By 2 o'clock, the kitchen was jammed with other acolytes. Good chefs are good only in ideal situations. But great chefs? Great chefs can work with just about anything that comes their way – particularly if “anything” is eight amateur Mario Batalis trying not to wreck a high-pressure dinner service. Throughout the day, Mr. Brown adjusted his plans to the realities of the evening. He somehow kept his attention on all his cooks, swooping in to direct when he was needed (which was often) and correcting mistakes (lots of them) before they mattered (almost never). He leapt in when he saw one cook cutting up a foil-wrapped block of butter (an excellent way to serve somebody a mouthful of metal, he said) and helped another to melt $40 worth of cream and dark chocolate without burning it. Another of the cooks tried to show us all how to open a beer bottle with a 9-inch chef's knife, but sliced his hand and nearly ruined the knife (one of Mr. McNeil's prized possessions) in the act.
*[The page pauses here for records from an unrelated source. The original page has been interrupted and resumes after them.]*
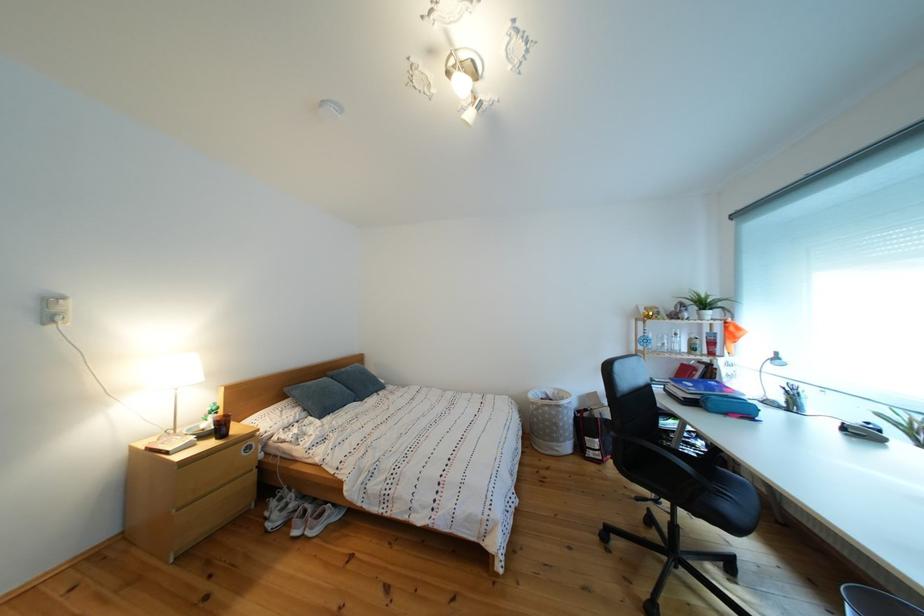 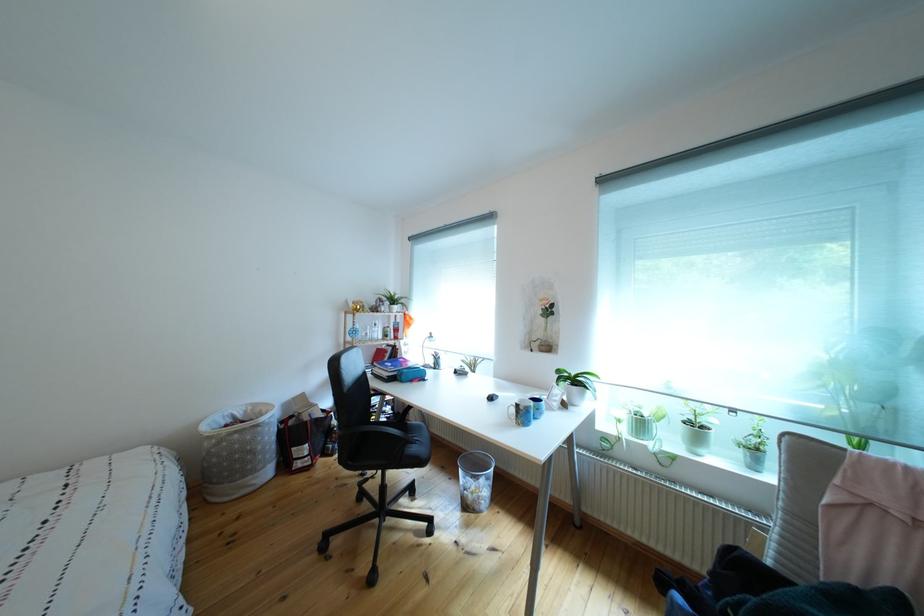 Find the pixel in the second image that matches point (567, 430) in the first image.

(263, 456) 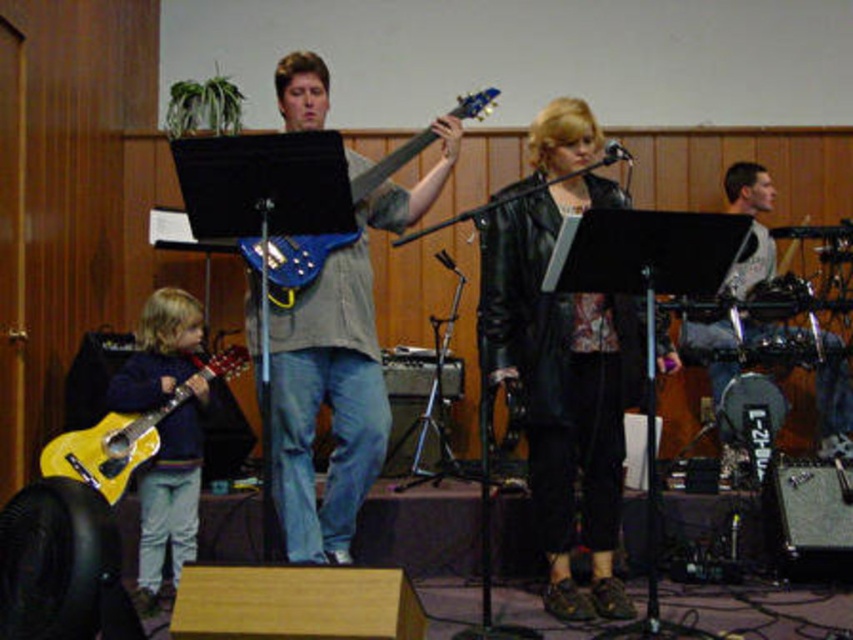 Is point (750, 198) positioned behind point (474, 97)?

Yes, point (750, 198) is farther from viewer.

Who is higher up, gray textured shirt at right or blue metallic guitar at center?

Positioned higher is blue metallic guitar at center.

The image size is (853, 640). Describe the element at coordinates (833, 408) in the screenshot. I see `gray textured shirt at right` at that location.

You are a GUI agent. You are given a task and a screenshot of the screen. Output one action in this format:
    pyautogui.click(x=<x>, y=<y>)
    Task: Click on the gray textured shirt at right
    The height and width of the screenshot is (640, 853).
    Given the screenshot: What is the action you would take?
    pyautogui.click(x=833, y=408)

Is black leather jacket at center wider than blue metallic guitar at center?

In fact, black leather jacket at center might be narrower than blue metallic guitar at center.

Measure the distance between point (x=563, y=140) and camera.

A distance of 3.53 meters exists between point (x=563, y=140) and camera.

Where is `black leather jacket at center`? Image resolution: width=853 pixels, height=640 pixels. black leather jacket at center is located at coordinates (561, 358).

Image resolution: width=853 pixels, height=640 pixels. Find the location of `black leather jacket at center`. black leather jacket at center is located at coordinates (561, 358).

Between shiny blue guitar at center and yellow matte guitar at lower left, which one appears on the right side from the viewer's perspective?

shiny blue guitar at center

From the picture: Does shiny blue guitar at center come behind yellow matte guitar at lower left?

No, it is not.

What do you see at coordinates (337, 378) in the screenshot?
I see `shiny blue guitar at center` at bounding box center [337, 378].

At what (x,y) coordinates should I click in order to perform the action: click on shiny blue guitar at center. Please return your answer as a coordinate pair (x, y). This screenshot has width=853, height=640. Looking at the image, I should click on (337, 378). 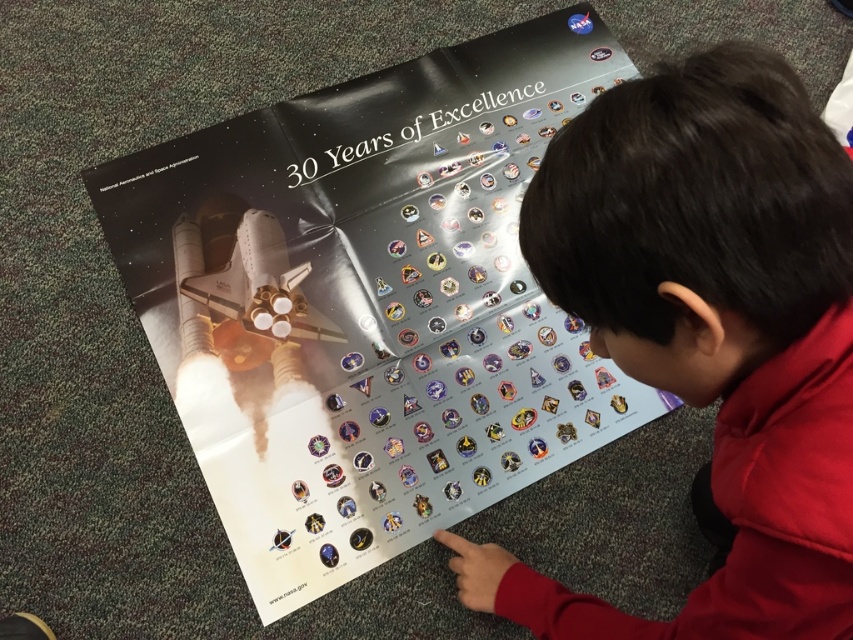 You are a photographer taking a picture of the metallic silver poster at center and the dark brown hair at upper center. Which object will appear larger in the photo?

The metallic silver poster at center will appear larger in the photo because it is closer to the viewer than the dark brown hair at upper center.

You are standing in a room and see the metallic silver poster at center. If you take one step forward, will the poster appear closer to you?

Yes, the metallic silver poster at center is currently 28.81 inches away from you. Taking a step forward will decrease the distance, making the poster appear closer.

In the scene shown: Based on the scene described, can you determine if the metallic silver poster at center is covering any part of the dark brown hair at upper center?

Yes, the metallic silver poster at center is positioned over dark brown hair at upper center, so it is covering part of the dark brown hair at upper center. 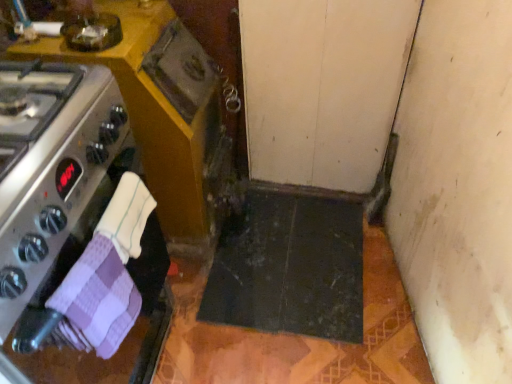 Question: Looking at the image, does matte wood cabinet at lower center seem bigger or smaller compared to purple checkered cloth at left, which ranks as the 1th hand towel in bottom-to-top order?

Choices:
 (A) big
 (B) small

Answer: (A)

Question: Relative to purple checkered cloth at left, arranged as the 2th hand towel when viewed from the top, is matte wood cabinet at lower center in front or behind?

Choices:
 (A) front
 (B) behind

Answer: (B)

Question: Estimate the real-world distances between objects in this image. Which object is closer to the white textured hand towel at lower left, the 1th hand towel from the top?

Choices:
 (A) satin silver oven at left
 (B) matte wood cabinet at lower center
 (C) purple checkered cloth at left, which ranks as the 1th hand towel in bottom-to-top order

Answer: (C)

Question: Estimate the real-world distances between objects in this image. Which object is closer to the satin silver oven at left?

Choices:
 (A) matte wood cabinet at lower center
 (B) white textured hand towel at lower left, which appears as the 2th hand towel when ordered from the bottom
 (C) purple checkered cloth at left, arranged as the 2th hand towel when viewed from the top

Answer: (C) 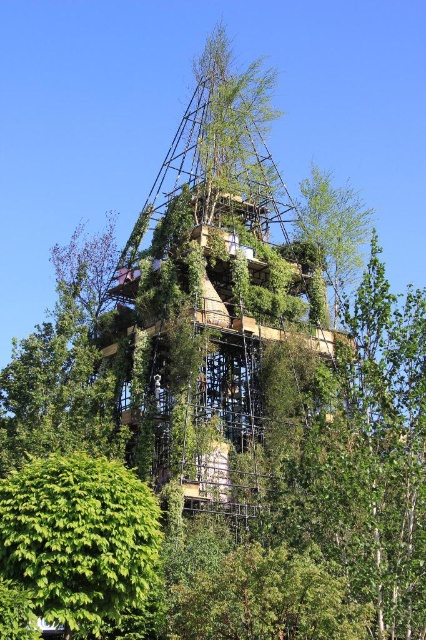 Question: From the image, what is the correct spatial relationship of green leafy bush at lower left in relation to green leafy tree at lower center?

Choices:
 (A) above
 (B) below

Answer: (A)

Question: Which point is closer to the camera taking this photo?

Choices:
 (A) [x=273, y=614]
 (B) [x=66, y=509]

Answer: (B)

Question: Which of the following is the closest to the observer?

Choices:
 (A) (43, 618)
 (B) (354, 612)

Answer: (A)

Question: Is the position of green leafy bush at lower left less distant than that of green leafy tree at lower center?

Choices:
 (A) no
 (B) yes

Answer: (B)

Question: Is green leafy bush at lower left thinner than green leafy tree at lower center?

Choices:
 (A) no
 (B) yes

Answer: (B) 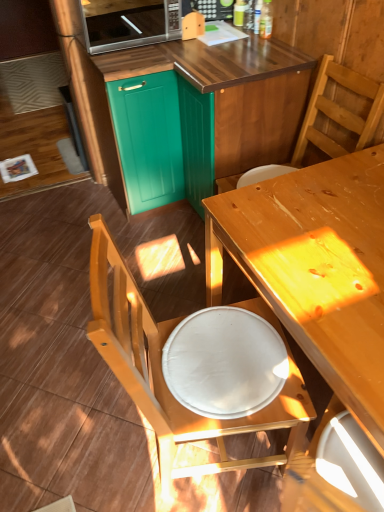 Where is `free space to the left of wooden chair at lower left, the first chair in the bottom-to-top sequence`? The width and height of the screenshot is (384, 512). free space to the left of wooden chair at lower left, the first chair in the bottom-to-top sequence is located at coordinates (87, 434). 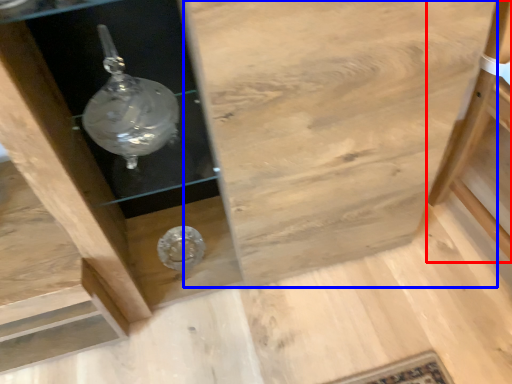 Question: Which object appears closest to the camera in this image, furniture (highlighted by a red box) or cabinetry (highlighted by a blue box)?

Choices:
 (A) furniture
 (B) cabinetry

Answer: (B) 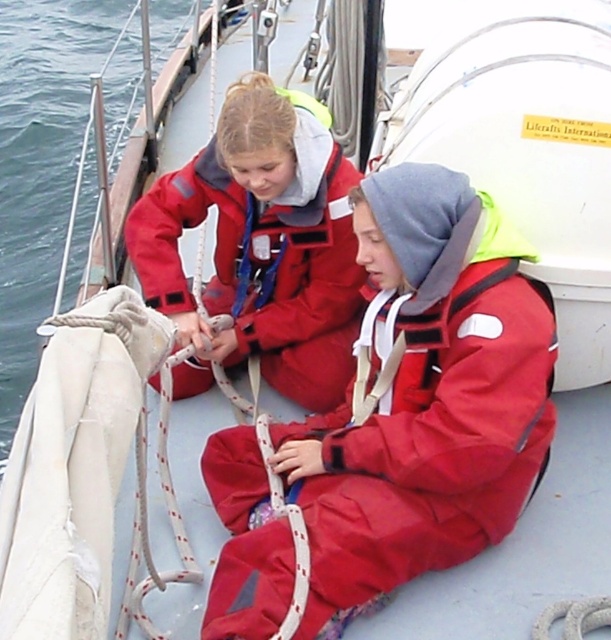 Question: Is red matte life jacket at center above matte red jacket at upper left?

Choices:
 (A) no
 (B) yes

Answer: (A)

Question: Can you confirm if red matte life jacket at center is positioned below matte red jacket at upper left?

Choices:
 (A) no
 (B) yes

Answer: (B)

Question: Which of the following is the closest to the observer?

Choices:
 (A) (491, 474)
 (B) (293, 248)

Answer: (A)

Question: Does red matte life jacket at center appear under matte red jacket at upper left?

Choices:
 (A) no
 (B) yes

Answer: (B) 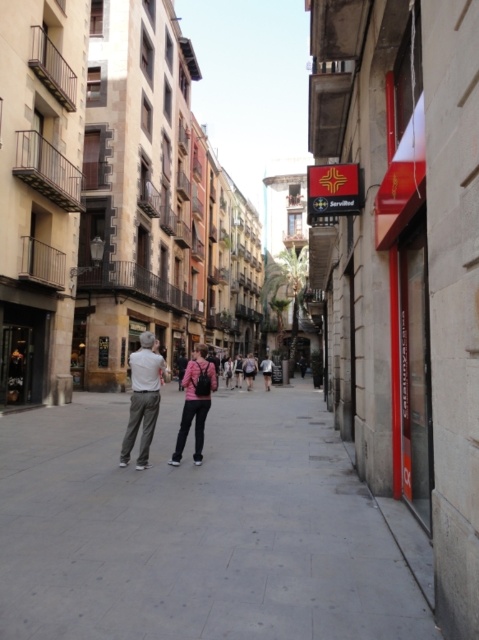 Question: Does khaki pants at center have a larger size compared to light pink fabric at center?

Choices:
 (A) yes
 (B) no

Answer: (B)

Question: Is khaki pants at center positioned behind pink matte jacket at center?

Choices:
 (A) no
 (B) yes

Answer: (A)

Question: Among these points, which one is farthest from the camera?

Choices:
 (A) (263, 365)
 (B) (152, 349)

Answer: (A)

Question: Can you confirm if pink matte jacket at center is smaller than light pink fabric at center?

Choices:
 (A) no
 (B) yes

Answer: (A)

Question: Which point is farther to the camera?

Choices:
 (A) (239, 365)
 (B) (207, 397)
 (C) (132, 376)
 (D) (319, 416)

Answer: (A)

Question: Which point appears farthest from the camera in this image?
Mr. Brown even had to bail Jason out. On the other side of the kitchen, Jason was struggling with a batch of Red Fife flour pastry. He may have been good with a knife, but it looked as though he'd never held a rolling pin in his life. I smiled an inside smile.
We all opened beers – all of us except for Scott McNeil. “I need to stay sharp tonight,” he said, “so I can bail the rest of you out when everything starts to crash and burn.”
To my mind at least, the best place in a kitchen is at the stove. The other cooks chopped, barbecued, stirred, plated and sauced at Mr. McNeil's and Mr. Brown's commands. But I was up on the front line, having way too much fun to leave.
“Hey, chef, you need those eggs poached for the appetizer?” I called out. (Whereupon I poached 34 eggs and dropped them into cold water to hold.) “Hey, chef, do you want me to start that risotto?”
As the guests arrived and the plates started going out, the servers, and even some of the diners, came into the kitchen with glowing feedback. Mr. Brown was managing to pull it off, in spite of us.
The risotto, the record should show, started brilliantly. When it was about halfway done – I was only supposed to cook it part way – I asked Mr. Brown to taste it. It needed a couple more minutes, he said.
I probably gave it a couple more minutes than a couple minutes, and added a couple too many ladles of stock.
Mr. McNeil came by a little while later. Half an hour before we had to serve it, the rice was on the cusp of being overcooked. “We've got to cool this down right away,” he said. This was what he had meant by going down in flames.
Mr. Brown and Mr. McNeil rescued the risotto by chilling it on a baking sheet. When it was time to serve it, they directed (but far more closely now) as I hit it with stock, water, and a sweet-sour beurre blanc and heated it slowly. Once Mr. Brown plated it with warm, lemon-kissed ricotta and barbecued B.C. spot prawns, it was actually pretty great. I'll bet that none of the diners out in the greenhouse knew anything was awry.
There wasn't the time to stand around gloating, though.
“Hey chef, you need those duck breasts seared off?” I called, hopefully. “Yup, go!” he said.